After the DCT coefficient matrix is divided by the quantization table, most of the high-frequency elements become 0. The upper-left part of the matrix contains low frequencies, and the farther toward the bottom right, the higher the frequencies. To place low-frequency values first, the matrix is traversed in a zig-zag pattern when compressing the image file.

For example, if the quantized matrix is:

4 5 1 0
1 3 0 0
6 0 0 0
0 0 0 0

then during encoding it is actually converted into:

[4, 5, 1, 1, 3, 6, 9, 5, 0, 0, 0, 0, 0, 0, 0, 0]

The trailing zeros can then be compressed very efficiently.

Huffman Coding

Huffman coding is a lossless data compression algorithm that can encode data very efficiently. When JPG is encoded, a large portion of the elements are 0. Huffman coding assigns shorter codes to symbols that appear more frequently and longer codes to symbols that appear less frequently. In JPG, after the DCT matrix undergoes quantization and zig-zag traversal, it is stored using Huffman coding.

Decoding JPEG in practice

The process of decoding JPEG is basically the reverse of the steps above:

  1. Extract the Huffman coding table from the file and decode the data
  2. Restore the zig-zag order into an 8×8 matrix
  3. Multiply the DCT coefficients by the quantization table to obtain approximate DCT coefficients
  4. Compute the inverse DCT (IDCT) to restore pixel values
  5. Convert YCbCr back to RGB

JPG files contain many segments, which are identified by 0xff markers:

  • 0xffd8 — JPG file start marker (SOI)
  • 0xffc0 — Start of Frame, containing image width, height, and other information
  • 0xffc4 — Huffman coding table (DHT)
  • 0xffdb — Quantization table (DQT)
  • 0xffda — Start of Scan, the actual image data
  • 0xffd9 — JPG file end marker (EOI)

Below is a simple JavaScript implementation for parsing JPG markers:

function parseJPG(data) {
  const hfTables = {}
  const quantizationTables = {}
  let quantMapping
  let d = new Uint8Array(data)
  let w, h

  while (d.length > 0) {
    const marker = d.slice(0, 2)

    if (marker[0] === 0xff && marker[1] === 0xd8) {
      d = d.slice(2) // SOI
      continue
    }

    if (marker[0] === 0xff && marker[1] === 0xd9) {
      break // EOI
    }

    const len = (d[2] << 8) + d[3] + 2
    const chunk = d.slice(4, len)

    switch (marker[1]) {
      case 0xc4: { // DHT
        const { table, header } = decodeHuffman(chunk)
        hfTables[header] = table
        break
      }
      case 0xdb: { // DQT
        const { header, table } = buildQuantizationTables(chunk)
        quantizationTables[header] = table
        break
      }
      case 0xc0: { // SOF
        const { result, width, height } = baseDCT(chunk)
        quantMapping = result
        w = width
        h = height
        break
      }
      case 0xda: { // SOS
        startOfScan({ data: d, hdrlen: len, width: w, height: h,
          quantizationTables, quantMapping, hfTables })
        break
      }
    }

    d = d.slice(len)
  }
}

Afterword

In practical applications, GPUs and CPUs already have circuits for image encoding and decoding, so there is usually no need to write your own code to handle it.
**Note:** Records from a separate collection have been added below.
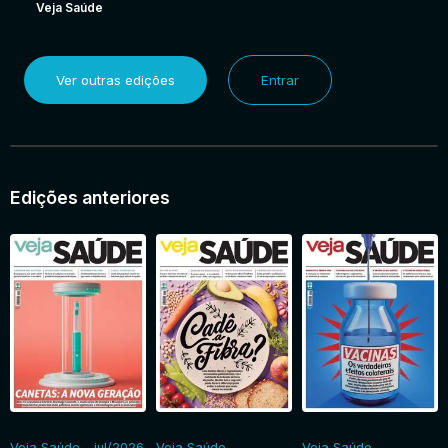
Veja Saúde
Ver outras edições
Entrar
Edições anteriores
Veja Saúde - jul/2026
Veja Saúde -
Veja Saúde -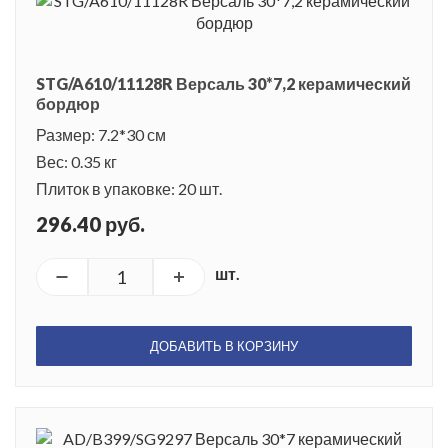
STG/A610/11128R Версаль 30*7,2 керамический
бордюр
Размер: 7.2*30 см
Вес: 0.35 кг
Плиток в упаковке: 20 шт.
296.40 руб.
шт.
ДОБАВИТЬ В КОРЗИНУ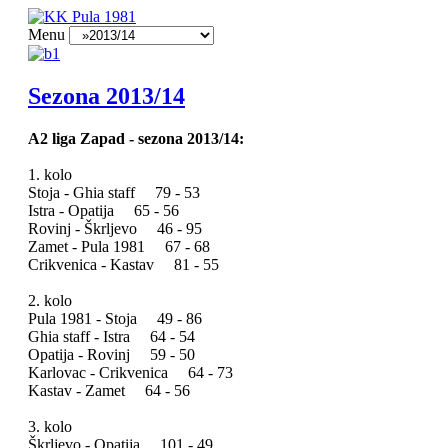
Menu
Sezona 2013/14
A2 liga Zapad - sezona 2013/14:
1. kolo
Stoja - Ghia staff 79 - 53
Istra - Opatija 65 - 56
Rovinj - Škrljevo 46 - 95
Zamet - Pula 1981 67 - 68
Crikvenica - Kastav 81 - 55
2. kolo
Pula 1981 - Stoja 49 - 86
Ghia staff - Istra 64 - 54
Opatija - Rovinj 59 - 50
Karlovac - Crikvenica 64 - 73
Kastav - Zamet 64 - 56
3. kolo
Škrljevo - Opatija 101 - 49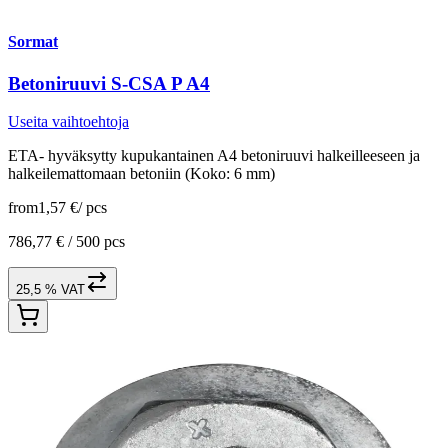
Sormat
Betoniruuvi S-CSA P A4
Useita vaihtoehtoja
ETA- hyväksytty kupukantainen A4 betoniruuvi halkeilleeseen ja
halkeilemattomaan betoniin (Koko: 6 mm)
from
1,57 €
/
pcs
786,77 € /
500 pcs
25,5 % VAT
However, the algorithm behind JPG combines discrete cosine transform, Huffman coding, and zig-zag traversal, successfully reducing image storage space.

I really like how things we usually take for granted reveal so much worth learning once we dig into them. JPEG compression allows us to transmit hundreds of millions of images on the internet every day, and behind it all is the perfect combination of mathematics, information theory, and the characteristics of human vision.